Louder than thunder, coming from just those few blocks away. The lights
go out. The TV flickers and dies. I’m left with half a beer in a totally
dark room and suddenly, growing in the distance, the sounds of sirens
approaching.
They’ve finally done it, I thought. The bloody FARC just blew up a
nightclub. There’s bodies strewn all over the street, bottles of
aguardiente and rum suddenly forgotten in the stampede to get out in the
open before another one blows.
I suck on my beer. Now’s my chance, I thought. Maybe this is the story
that will finally get me that foreign correspondent gig, something in
the pages of the Guardian or CNN or a byline with AP or Reuters. It
might even get air time — I could see myself now with that little
microphone attached to my shirt collar, trying to sound grave and
sufficiently baritone for an international news audience.

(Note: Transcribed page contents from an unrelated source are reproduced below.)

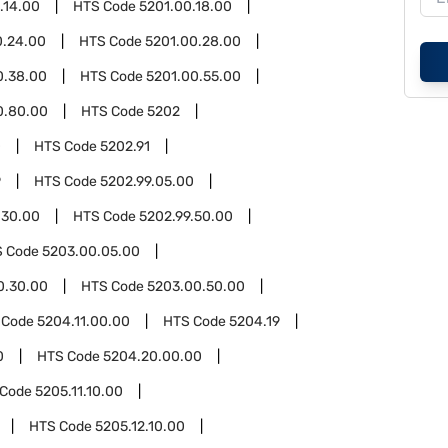
.14.00
HTS Code
5201.00.18.00
0.24.00
HTS Code
5201.00.28.00
0.38.00
HTS Code
5201.00.55.00
0.80.00
HTS Code
5202
0
HTS Code
5202.91
9
HTS Code
5202.99.05.00
.30.00
HTS Code
5202.99.50.00
S Code
5203.00.05.00
0.30.00
HTS Code
5203.00.50.00
 Code
5204.11.00.00
HTS Code
5204.19
0
HTS Code
5204.20.00.00
 Code
5205.11.10.00
HTS Code
5205.12.10.00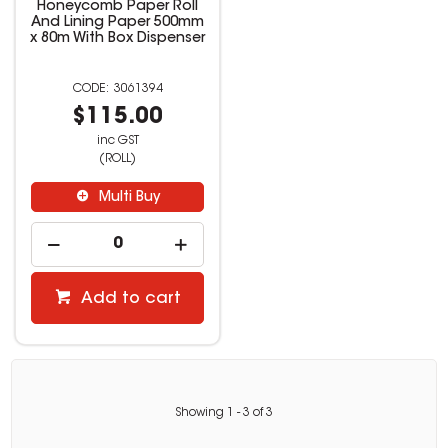
Honeycomb Paper Roll
And Lining Paper 500mm
x 80m With Box Dispenser
3061394
$115.00
inc GST
(ROLL)
Multi Buy
Add to cart
Showing
1
-
3
of
3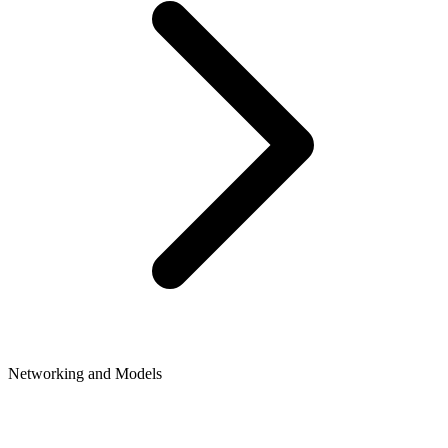
Networking and Models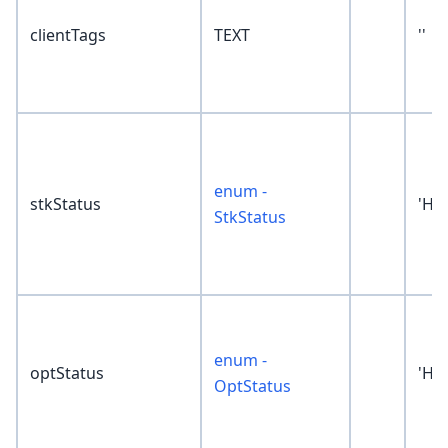
clientTags
TEXT
''
enum -
stkStatus
'Hol
StkStatus
enum -
optStatus
'Hol
OptStatus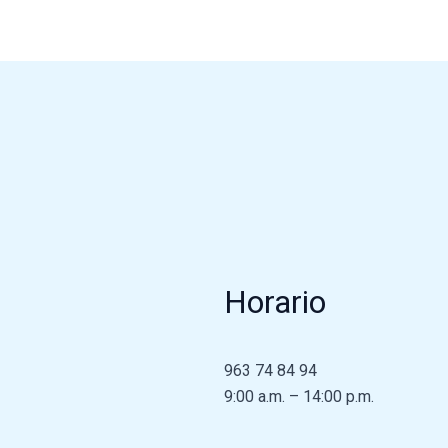
Horario
963 74 84 94
9:00 a.m. – 14:00 p.m.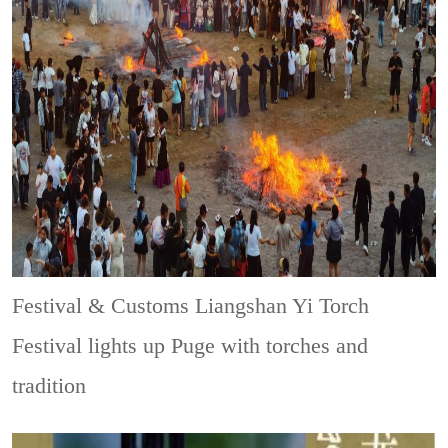
Festival & Customs
Liangshan Yi Torch
Festival lights up Puge with torches and
tradition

All I had to
do was get up, put on some shoes (there would no doubt be broken glass,
and I was wearing flip flops), walk about 500 meters with a camera and
notebook and start collecting anguish-infused quotes from people with
limbs blown off.
I sat on the sofa and slowly, meditatively drained my beer. I listened
in the darkness. The sirens were getting louder. What if another bomb
were to go off? Do I really want shrapnel implanting itself in my fine,
northern european features? How badly do I really want to see blown up
bodies, anyway?
I put the empty beer bottle on the floor next to the couch, got up off
my duff, and trundled off to bed.
The next morning the power was still off. Over breakfast one of my
roommates exclaimed, “Bloody incompetent morons. Did that f—ing
transformer blow again?”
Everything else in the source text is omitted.